This site has me intrigued, to say the least.
I guess this is the right forum to say some about who one is, so I'll try to do that.
My mental condition has always been debated among my family, as I am extremely intelligent when it comes to linguistics, well above average for cognitive abilities, and above average for mathematics when it comes to testing/proof of ability, yet my grades do not reflect this. For example, I thought the test pitifully, painfully easy and achieved a perfect score on the SAT on my first attempt to take it, yet my high-school GPA is something like a 1.5 due to the amount of homework I didn't do. Whenever I was asked as to why I didn't complete those assignments, I answered with all honesty that I had no idea. I had no cruel intentions in not finishing those tasks assigned to me, I loved doing the work, but for some reason or another I didn't do it. Anyway, last year I was diagnosed with ADHD, and I am on medication to treat those symptoms, and this is working to some degree, yet I still notice some oddities about myself that this treatment isn't really fixing, yet seem to correlate to this diagnosis.
I have no idea how to act in situations of human contact. This problem is accentuated tenfold when this interaction involves someone in whom I have some form of a romantic interest, for I lose my 'shield' (if you will) that I have developed. This 'shield' is that I have convinced myself not to care what others think, (even though I still consciously do, I just suppress the annoyance) and to do this in the most polite way possible (so whatever their perception is, it is most likely good.) Since I don't have this protective barrier, I tend to stumble over my speech much more, afterthought is increased, and thus I become quiet.
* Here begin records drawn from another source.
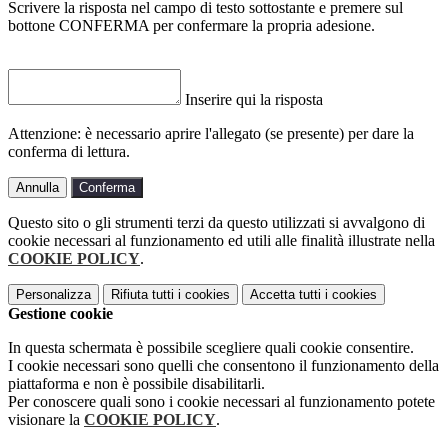
Scrivere la risposta nel campo di testo sottostante e premere sul
bottone CONFERMA per confermare la propria adesione.
Inserire qui la risposta
Attenzione: è necessario aprire l'allegato (se presente) per dare la
conferma di lettura.
Annulla
Conferma
Questo sito o gli strumenti terzi da questo utilizzati si avvalgono di
cookie necessari al funzionamento ed utili alle finalità illustrate nella
COOKIE POLICY
.
Personalizza
Rifiuta tutti
i cookies
Accetta tutti
i cookies
Gestione cookie
In questa schermata è possibile scegliere quali cookie consentire.
I cookie necessari sono quelli che consentono il funzionamento della
piattaforma e non è possibile disabilitarli.
Per conoscere quali sono i cookie necessari al funzionamento potete
visionare la
COOKIE POLICY
.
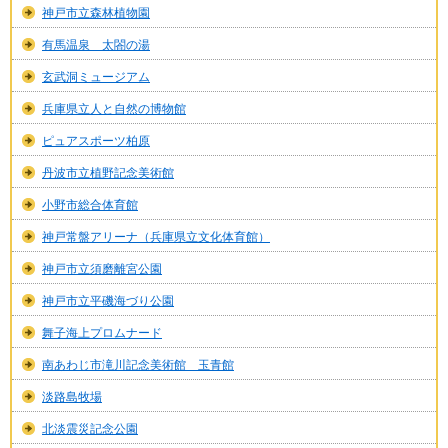
神戸市立森林植物園
有馬温泉 太閤の湯
玄武洞ミュージアム
兵庫県立人と自然の博物館
ピュアスポーツ柏原
丹波市立植野記念美術館
小野市総合体育館
神戸常盤アリーナ（兵庫県立文化体育館）
神戸市立須磨離宮公園
神戸市立平磯海づり公園
舞子海上プロムナード
南あわじ市滝川記念美術館 玉青館
淡路島牧場
北淡震災記念公園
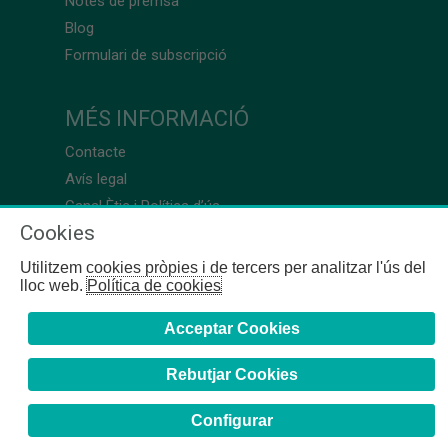
Notes de premsa
Blog
Formulari de subscripció
MÉS INFORMACIÓ
Contacte
Avís legal
Canal Ètic i Política d’ús
Cookies
Utilitzem cookies pròpies i de tercers per analitzar l'ús del
lloc web.
Política de cookies
Acceptar Cookies
Rebutjar Cookies
Configurar
COFB
- 2024 | Girona, 64-66 - 08009 Barcelona - Tel. +34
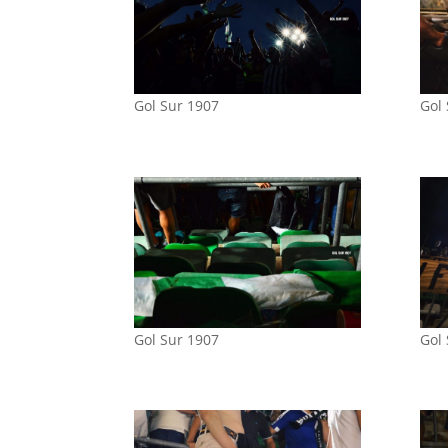
Gol Sur 1907
Gol
Gol Sur 1907
Gol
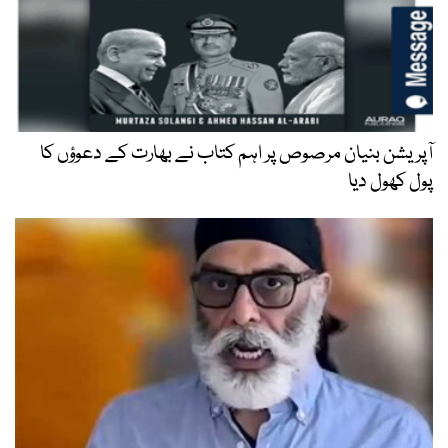
آپریشن بنیان مرصوص پر اہم کتاب نے بھارت کے دعوؤں کا
پول کھول دیا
I found out about AS a few months ago, and I felt scared (I still do, to be honest, that is why I am registering with these forums, so I can un-justify my fears by talking to those that are knowledgeable on this subject.) Quite a few of the symptoms of AS applied to me when I read about it first, so I decided to start a log of my daily activities, feelings, thoughts (eventually needed its own book, ) annoyances and otherwise. This journal seemed to further show some degree of correlation. I am 18 and I am still in high-school, so I don't have the ability to get tested, nor do I agree with self-diagnosis, so I want more information.
Anyway, I am joining this forum to learn as much as I can about this. I thoroughly enjoy helping people, so any comfort I can give to those that are depressed, downtrodden or likewise would be great. Thanks for reading this, sorry that it is long.